L’écriture de Martine Lombard est fascinante. Rien n’est décrit de façon classique et c’est une myriade de détails qui font exister une scène permettant au lecteur de capter l’ambiance. Son style épuré, fait de mots choisis, permet de développer ses récits d’une façon claire et précise. C’est une écriture percutante, taillée à la serpe et très plaisante à lire, qui plonge le lecteur au cœur de la vie et de l’âme des personnages. Le fait d’écrire en français et non pas en allemand, sa langue maternelle, « libère » sans doute Martine Lombard et lui permet ce style vif et sans complexe. Martine Lombard ne veut pas uniquement décrire et raconter, elle veut partager, et ça marche !

Il n’y a pas que les difficultés de l’exil qui sont abordés dans ce livre. Les thèmes traités sont universels tels l’abandon, l’amour déçu, le handicap, la vie quotidienne, sentimentale et professionnelle, les souvenirs…

« Vacances d’été » est la première nouvelle, qui aborde le sujet des difficultés familiales après la réunification des deux Allemagnes. Le père de famille, nommé Mathias, empreint de nostalgie, organise des vacances avec ses parents, sa femme et ses enfants. Les vacances en famille est un sujet que tout le monde a ou aura vécu, mais ce sujet universel revêt ici une particularité car les parents de Mathias sont des Ossis (ex-allemands de l’Est) qui, à la grande surprise du père de famille, n’ont pas accepté la réunification des deux Allemagnes. Malgré les années accumulées après la chute du mur,,Mathias va constater avec stupeur, l’aigreur de ses parents et leur profond ressentiment vis-à-vis des « Wessis » (ex-allemands de l’Ouest). Vivant désormais dans la nostalgie de l’Est, se sentant un peu comme des citoyens de seconde zone, les parents de Mathias expriment désormais leur frustration en votant pour l’extrême droite. Matthias est choqué et déstabilisé, d’autant qu’avec sa femme et ses enfants la situation est également bien tendue… Difficiles vacances, qui démarrent mal mais vont permettre à chacun d’exprimer le fond de sa pensée.

« La baignoire » est une nouvelle très révélatrice d’une situation que connaissent ou connaitront toutes les jeunes filles isolées (qu’elles soient allemandes en France comme dans le texte, ou simplement provinciales dans une grande ville). C’est l’histoire d’un quiproquo entre une jeune fille est-allemande vivant seule dans une grande ville et un jeune homme qui, lui aussi étranger et exilé, cherche à combler sa solitude. Heureusement pour elle, la jeune-fille aura des arguments pour se sortir de cette situation…

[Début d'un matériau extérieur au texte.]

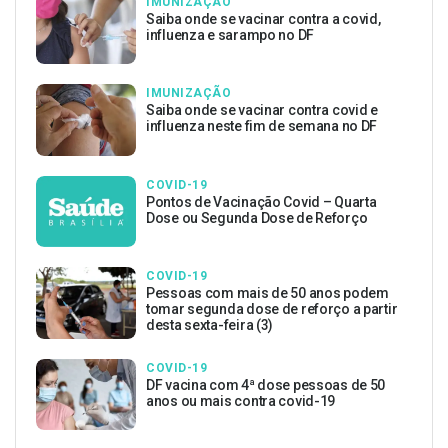
IMUNIZAÇÃO
Saiba onde se vacinar contra a covid,
influenza e sarampo no DF
IMUNIZAÇÃO
Saiba onde se vacinar contra covid e
influenza neste fim de semana no DF
COVID-19
Pontos de Vacinação Covid – Quarta
Dose ou Segunda Dose de Reforço
COVID-19
Pessoas com mais de 50 anos podem
tomar segunda dose de reforço a partir
desta sexta-feira (3)
COVID-19
DF vacina com 4ª dose pessoas de 50
anos ou mais contra covid-19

La vie dans un camp de défense civile de jeunes pionnières en RDA est aussi bien racontée. « L’héroïne du jour » décrit la vie intime de deux amies qui vivent avec un groupe de jeunes filles dans ce camp de « mise aux normes » est-allemand. On y découvre la vie en communauté mais aussivle chantage à l’inscription à l’université et autres contraintes visant à faire de ces jeunes filles dev« futures travailleuses-ménagères-mères-mariées-et-divorcées », « locataires d’immeublesvpréfabriqués en dalles de béton » ; une ambiance qui va exacerber le désir de fuite vers l’ouest de
l’une d’entre d’elle.

Dans « Vous me facilitez les adieux », clairement autobiographique, l’auteure raconte son départvpour Paris, ce moment douloureux où elle quitte sa patrie la RDA pour venir vivre en France. « La candidate» reprend mots pour mots les rapports de la Stasi à la suite de leur tentative de recrutement de l’écrivaine. Comme dans les romans d’espionnage, c’est excitant et glaçant à la foi.

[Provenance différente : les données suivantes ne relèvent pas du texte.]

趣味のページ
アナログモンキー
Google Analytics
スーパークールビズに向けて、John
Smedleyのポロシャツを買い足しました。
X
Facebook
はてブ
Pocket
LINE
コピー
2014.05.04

L’auteur traque des vies qui se détraquent et qui basculent. « La mendiante et la princesse » est une nouvelle dérangeante, d’autres son émouvantes mais aucune ne sort du lot car elles sont toutes exceptionnelles dans leur genre. Martine Lombard adopte un art consommé de la brièveté, de la litote qui lui permet de dire le drame d’un personnage ou d’évoquer la complexité d’un autre en toute simplicité.

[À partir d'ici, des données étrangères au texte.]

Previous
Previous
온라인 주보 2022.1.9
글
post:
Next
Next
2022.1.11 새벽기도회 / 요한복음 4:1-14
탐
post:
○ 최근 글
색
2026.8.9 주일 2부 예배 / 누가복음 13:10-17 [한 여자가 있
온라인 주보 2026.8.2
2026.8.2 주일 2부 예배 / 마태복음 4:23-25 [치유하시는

Lisez ces treize nouvelles et vous découvrirez la vie de l’auteure et les raisons qui l’ont poussé, comme tant d’autres, à l’exil alors que tout n’était pas mauvais, ni triste, ni gris en RDA ! « Passe- passe », le recueil de nouvelles de Martine Lombard, est la mémoire de cette histoire singulière de l’Allemagne des années 1980-1990 qui se doit d’être gardée vivante et partagée.